> **DATA FOR PROCESSING**:
* * *

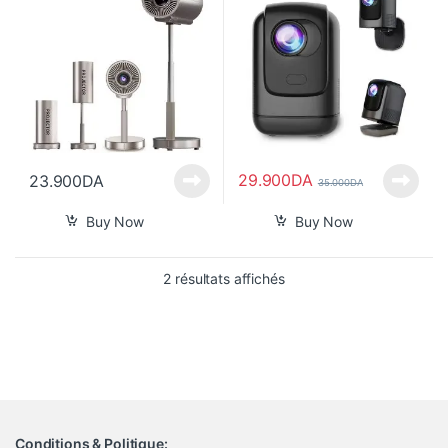
29.900
DA
23.900
DA
35.000
DA
Buy Now
Buy Now
Trié du plus récent au pl
2 résultats affichés
Conditions & Politique:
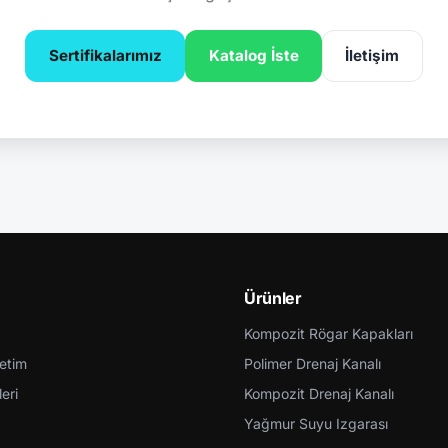
Sertifikalarımız
Katalog İste
İletişim
Ürünler
Kompozit Rögar Kapakları
retim
Polimer Drenaj Kanalı
eri
Kompozit Drenaj Kanalı
Yağmur Suyu Izgarası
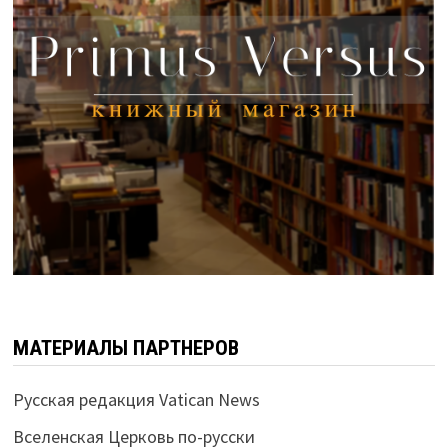
МАТЕРИАЛЫ ПАРТНЕРОВ
Русская редакция Vatican News
Вселенская Церковь по-русски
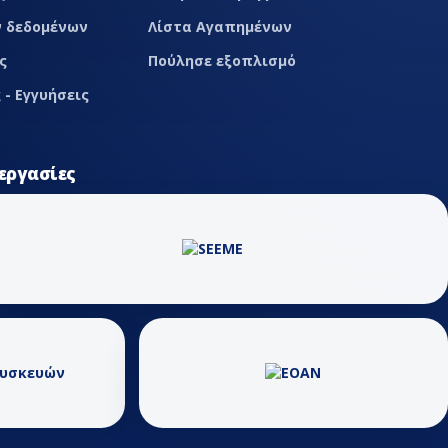
 δεδομένων
Λίστα Αγαπημένων
ς
Πούλησε εξοπλισμό
 - Εγγυήσεις
εργασίες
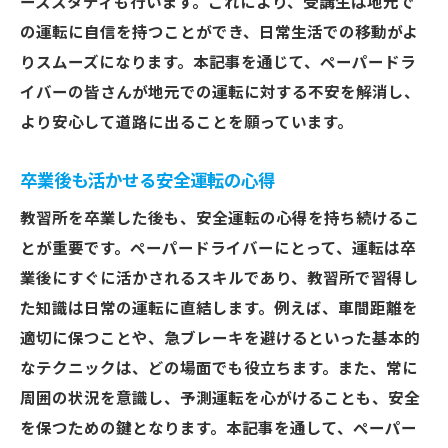
ーススタディも行います。これにより、受講生は地元で
の運転に自信を持つことができ、日常生活での移動がよ
りスムーズになります。本記事を通じて、ペーパードラ
イバーの皆さんが地元での運転に対する不安を解消し、
より安心して道路に出ることを願っています。
卒業後も活かせる安全運転の心得
教習所を卒業した後も、安全運転の心得を持ち続けるこ
とが重要です。ペーパードライバーにとって、運転は卒
業後にすぐに活かされるスキルであり、教習所で習得し
た知識は日常の運転に直結します。例えば、車間距離を
適切に保つことや、急ブレーキを避けるといった基本的
なテクニックは、どの場面でも役立ちます。また、常に
周囲の状況を意識し、予測運転を心がけることも、安全
を保つための鍵となります。本記事を通して、ペーパー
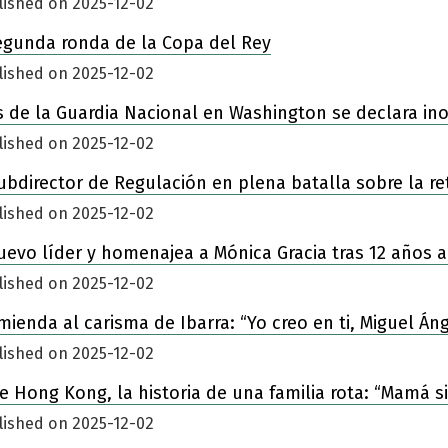
lished on 2025-12-02
egunda ronda de la Copa del Rey
lished on 2025-12-02
 de la Guardia Nacional en Washington se declara in
lished on 2025-12-02
ubdirector de Regulación en plena batalla sobre la re
lished on 2025-12-02
nuevo líder y homenajea a Mónica Gracia tras 12 años a
lished on 2025-12-02
enda al carisma de Ibarra: “Yo creo en ti, Miguel Áng
lished on 2025-12-02
 de Hong Kong, la historia de una familia rota: “Mamá 
lished on 2025-12-02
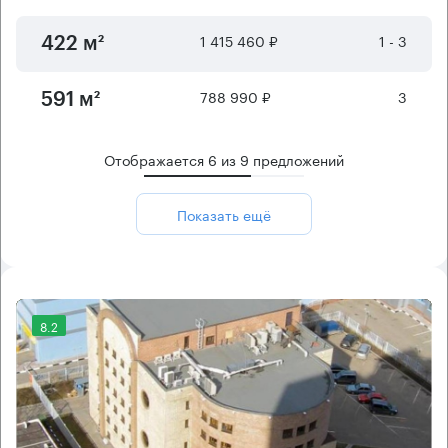
1 415 460 ₽
1 - 3
422 м²
788 990 ₽
3
591 м²
Отображается
6
из
9
предложений
Показать ещё
8.2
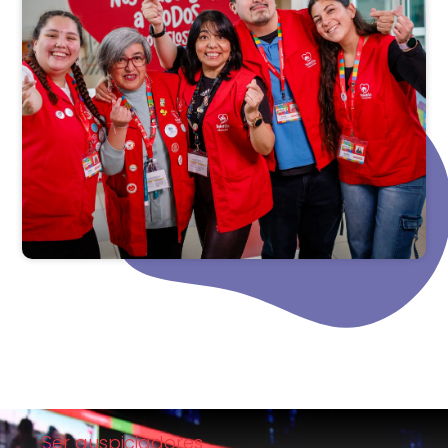
Ser auspiciadores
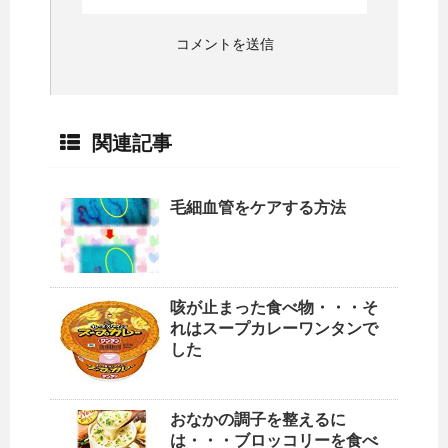
関連記事
毛細血管をケアする方法
咳が止まった食べ物・・・そ
れはスープカレーワンタンで
した
おなかの調子を整えるに
は・・・ブロッコリーを食べ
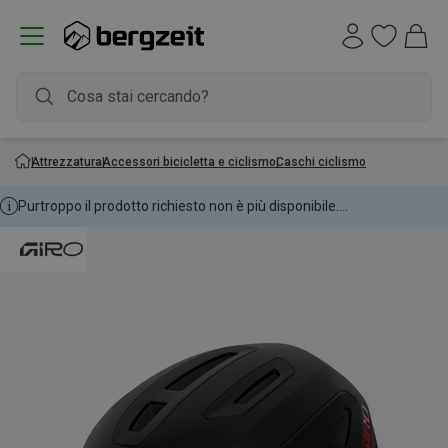
Attrezzatura
Accessori bicicletta e ciclismo
Caschi ciclismo
Purtroppo il prodotto richiesto non è più disponibile....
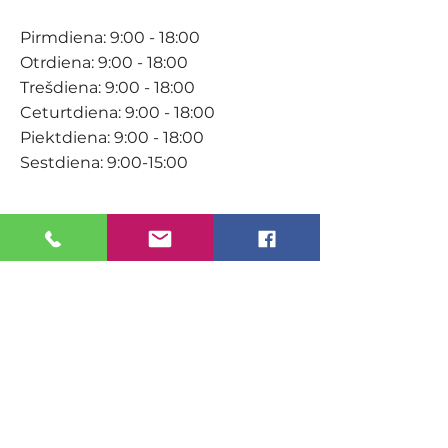
Pirmdiena: 9:00 - 18:00
Otrdiena: 9:00 - 18:00
Trešdiena: 9:00 - 18:00
Ceturtdiena: 9:00 - 18:00
Piektdiena: 9:00 - 18:00
Sestdiena: 9:00-15:00
KONTAKTI
Veikals / E-veikals
+371 27 316 670
info@darzacentrs.lv
Serviss
+371 22 144 433
info@darzacentrs.lv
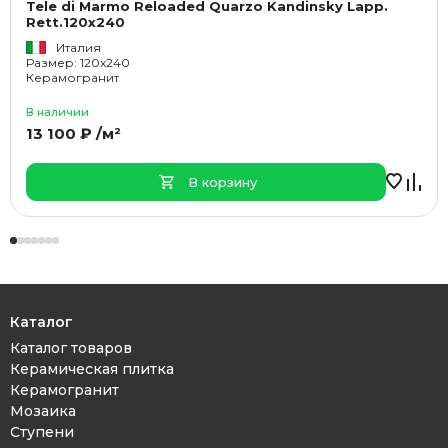
Tele di Marmo Reloaded Quarzo Kandinsky Lapp.
Rett.120x240
Италия
Размер: 120x240
Керамогранит
В наличии
13 100 ₽ /м²
В корзину
Каталог
Каталог товаров
Керамическая плитка
Керамогранит
Мозаика
Ступени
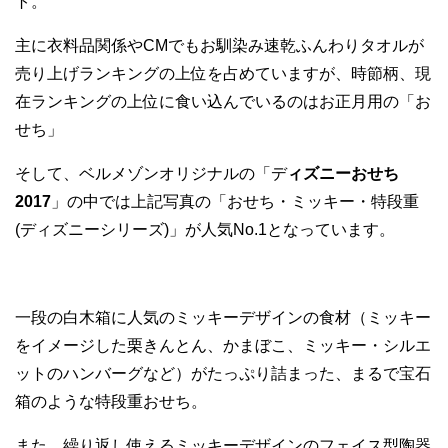
ト。
主に衣料品関係やCMでもお馴染み速乾ふんわりタオルが
売り上げランキングの上位を占めていますが、時節柄、現
在ランキングの上位に食い込んでいるのはお正月用の「お
せち」
そして、ベルメゾンオリジナルの「デ
ィズニーおせち
2017
」の中では上記写真の「おせち・ミッキー・特段重
(ディズニーシリーズ)」が人気No.1となっています。
一段の白木箱に人気のミッキーデザインの食材（ミッキー
をイメージした栗きんとん、かまぼこ、ミッキー・シルエ
ットのハンバーグなど）がたっぷり詰まった、まるで宝石
箱のような特段重おせち。
また、繰り返し使えるミッキーデザインのフェイス型陶器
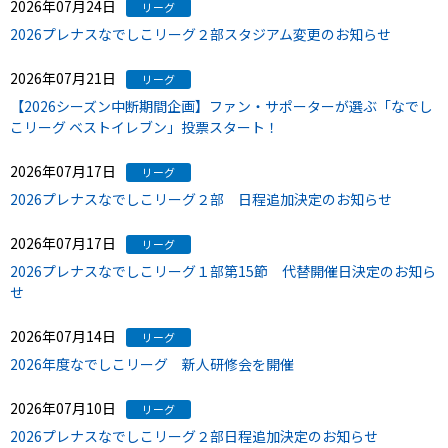
2026年07月24日
リーグ
2026プレナスなでしこリーグ２部スタジアム変更のお知らせ
2026年07月21日
リーグ
【2026シーズン中断期間企画】ファン・サポーターが選ぶ「なでし
こリーグ ベストイレブン」投票スタート！
2026年07月17日
リーグ
2026プレナスなでしこリーグ２部 日程追加決定のお知らせ
2026年07月17日
リーグ
2026プレナスなでしこリーグ１部第15節 代替開催日決定のお知ら
せ
2026年07月14日
リーグ
2026年度なでしこリーグ 新人研修会を開催
2026年07月10日
リーグ
2026プレナスなでしこリーグ２部日程追加決定のお知らせ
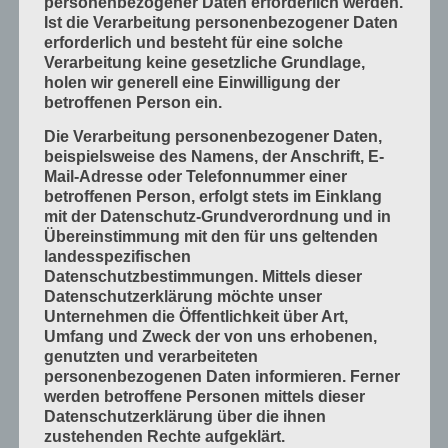
personenbezogener Daten erforderlich werden.
Ist die Verarbeitung personenbezogener Daten
Mess- und Prüfverfahren
erforderlich und besteht für eine solche
Offsetdruckmaschinen
Verarbeitung keine gesetzliche Grundlage,
holen wir generell eine Einwilligung der
Prozess-Standards in Druckverfahren
betroffenen Person ein.
Verfahrenstechniken
Die Verarbeitung personenbezogener Daten,
Werkstoffe und Druckmaterialien
beispielsweise des Namens, der Anschrift, E-
Mail-Adresse oder Telefonnummer einer
Druckverarbeitung
betroffenen Person, erfolgt stets im Einklang
Arbeitsabläufe im Betrieb
mit der Datenschutz-Grundverordnung und in
Übereinstimmung mit den für uns geltenden
Bogen falzen
landesspezifischen
Bogen schneiden
Datenschutzbestimmungen. Mittels dieser
Datenschutzerklärung möchte unser
Einbandmaterialien
Unternehmen die Öffentlichkeit über Art,
Papier, Karton, Pappe, Kunststoffe
Umfang und Zweck der von uns erhobenen,
genutzten und verarbeiteten
Produkte fügen
personenbezogenen Daten informieren. Ferner
Produkte handwerklich herstellen
werden betroffene Personen mittels dieser
Datenschutzerklärung über die ihnen
Produkte industriell herstellen
zustehenden Rechte aufgeklärt.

* * *

> **PROBLEM DESCRIPTION**:
Set the lines above down again, word for word, from the first through the one containing "Каталог товаров"; pictures excluded.

> **ANSWER AREA**:
29.900
DA
23.900
DA
35.000
DA
Buy Now
Buy Now
Trié du plus récent au pl
2 résultats affichés
Conditions & Politique:
Sertifikalarımız
Katalog İste
İletişim
Ürünler
Kompozit Rögar Kapakları
retim
Polimer Drenaj Kanalı
eri
Kompozit Drenaj Kanalı
Yağmur Suyu Izgarası
МАТЕРИАЛЫ ПАРТНЕРОВ
Русская редакция Vatican News
Вселенская Церковь по-русски
 δεδομένων
Λίστα Αγαπημένων
ς
Πούλησε εξοπλισμό
 - Εγγυήσεις
εργασίες
ーススタディも行います。これにより、受講生は地元で
の運転に自信を持つことができ、日常生活での移動がよ
りスムーズになります。本記事を通じて、ペーパードラ
イバーの皆さんが地元での運転に対する不安を解消し、
より安心して道路に出ることを願っています。
卒業後も活かせる安全運転の心得
教習所を卒業した後も、安全運転の心得を持ち続けるこ
とが重要です。ペーパードライバーにとって、運転は卒
業後にすぐに活かされるスキルであり、教習所で習得し
た知識は日常の運転に直結します。例えば、車間距離を
適切に保つことや、急ブレーキを避けるといった基本的
なテクニックは、どの場面でも役立ちます。また、常に
周囲の状況を意識し、予測運転を心がけることも、安全
を保つための鍵となります。本記事を通して、ペーパー
lished on 2025-12-02
egunda ronda de la Copa del Rey
lished on 2025-12-02
 de la Guardia Nacional en Washington se declara in
lished on 2025-12-02
ubdirector de Regulación en plena batalla sobre la re
lished on 2025-12-02
nuevo líder y homenajea a Mónica Gracia tras 12 años a
lished on 2025-12-02
enda al carisma de Ibarra: “Yo creo en ti, Miguel Áng
lished on 2025-12-02
 de Hong Kong, la historia de una familia rota: “Mamá 
lished on 2025-12-02
1 415 460 ₽
1 - 3
422 м²
788 990 ₽
3
591 м²
Отображается
6
из
9
предложений
Показать ещё
8.2
Ser auspiciadores
関連記事
毛細血管をケアする方法
咳が止まった食べ物・・・そ
れはスープカレーワンタンで
した
おなかの調子を整えるに
は・・・ブロッコリーを食べ
Attrezzatura
Accessori bicicletta e ciclismo
Caschi ciclismo
Purtroppo il prodotto richiesto non è più disponibile....
Pirmdiena: 9:00 - 18:00
Otrdiena: 9:00 - 18:00
Trešdiena: 9:00 - 18:00
Ceturtdiena: 9:00 - 18:00
Piektdiena: 9:00 - 18:00
Sestdiena: 9:00-15:00
KONTAKTI
Veikals / E-veikals
+371 27 316 670
info@darzacentrs.lv
Serviss
+371 22 144 433
info@darzacentrs.lv
Tele di Marmo Reloaded Quarzo Kandinsky Lapp.
Rett.120x240
Италия
Размер: 120x240
Керамогранит
В наличии
13 100 ₽ /м²
В корзину
Каталог
Каталог товаров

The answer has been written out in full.